Epidemiology, Risk Factors & Associations
- Prevalence: 1 in 1,000 children (approximately).
- Gender: Females are more affected than males, except in the ERA subtype.
- Genetic associations: Certain HLA genotypes.
Clinical Features
- Chronic joint inflammation: Pain, swelling, and stiffness, typically affecting the knees (approximately 90% of cases), ankles and wrists.
- Morning stiffness or stiffness after periods of inactivity.
- In ERA, axial involvement (spine and sacroiliac joints) is common, often leading to back pain and stiffness.
- Systemic symptoms: In systemic JIA, high-grade fever and evanescent (transient) rash can occur.
Complications
- Growth disturbances and asymmetry.
- Chronic uveitis.
- Joint deformities and disabilities if left untreated.
- Secondary osteoporosis.
Pathological Features
Histopathology
- Macroscopic: Thickened, hypertrophic synovium.

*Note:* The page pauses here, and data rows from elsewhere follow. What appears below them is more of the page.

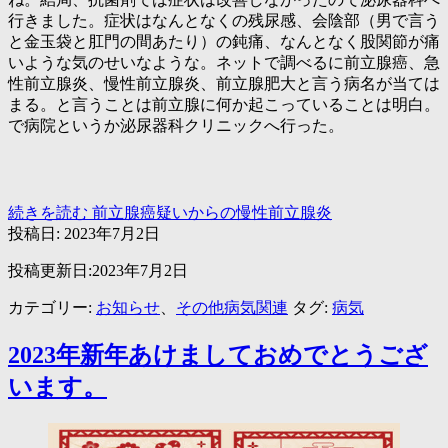
行きました。症状はなんとなくの残尿感、会陰部（男で言う
と金玉袋と肛門の間あたり）の鈍痛、なんとなく股関節が痛
いような気のせいなような。ネットで調べるに前立腺癌、急
性前立腺炎、慢性前立腺炎、前立腺肥大と言う病名が当ては
まる。と言うことは前立腺に何か起こっていることは明白。
で病院というか泌尿器科クリニックへ行った。
続きを読む
前立腺癌疑いからの慢性前立腺炎
投稿日:
2023年7月2日
投稿更新日:2023年7月2日
カテゴリー:
お知らせ
、
その他病気関連
タグ:
病気
2023年新年あけましておめでとうござ
います。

- Microscopic: Synovial lining layer hyperplasia, infiltration by inflammatory cells, predominantly lymphocytes.
Serology
- ANA-positive in many cases of oligoarticular JIA.

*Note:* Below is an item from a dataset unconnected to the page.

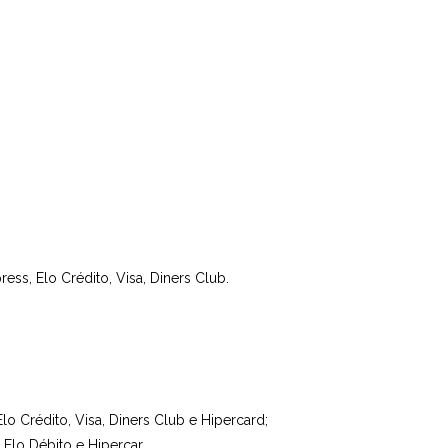
ess, Elo Crédito, Visa, Diners Club.
lo Crédito, Visa, Diners Club e Hipercard;
 Elo Débito e Hipercar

- RF and anti-CCP positive in polyarticular RF-positive subtype.
Biochemistry
- Elevated inflammatory markers (ESR, CRP).
Radiological Features
General Features
- Joint effusion and synovial thickening.
- Juxta-articular osteopenia.
- In late stages, erosions and joint space narrowing.
CT
- Helps in visualising bony erosions.
MRI
- T1WI: Low signal in bone marrow due to oedema.

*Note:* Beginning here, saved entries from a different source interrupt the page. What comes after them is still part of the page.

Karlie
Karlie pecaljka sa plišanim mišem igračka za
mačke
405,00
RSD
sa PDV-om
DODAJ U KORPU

- T2WI/STIR: High signal in bone marrow oedema, synovitis, enthesitis.
- T1 C+: Enhancement of synovium indicative of active synovitis.
Grading and Staging
There is no universally accepted grading or staging system for JIA. The disease is usually classified based on the number of joints involved and the presence of specific symptoms.
Diagnosis
The diagnosis of JIA is mainly clinical, based on history and physical examination. The presence of arthritis in one or more joints for six weeks or longer in a child under 16 years of age, with other conditions excluded, suggests JIA.
Differential Diagnosis
- Infectious Arthritis.
- Lyme Disease.
- Reactive Arthritis.
- Leukaemia.
Management
Management of JIA primarily aims to control inflammation, relieve symptoms, prevent damage, and maximise function and quality of life. It involves a combination of medication (NSAIDs, DMARDs, corticosteroids, and biologics) and physical and occupational therapy.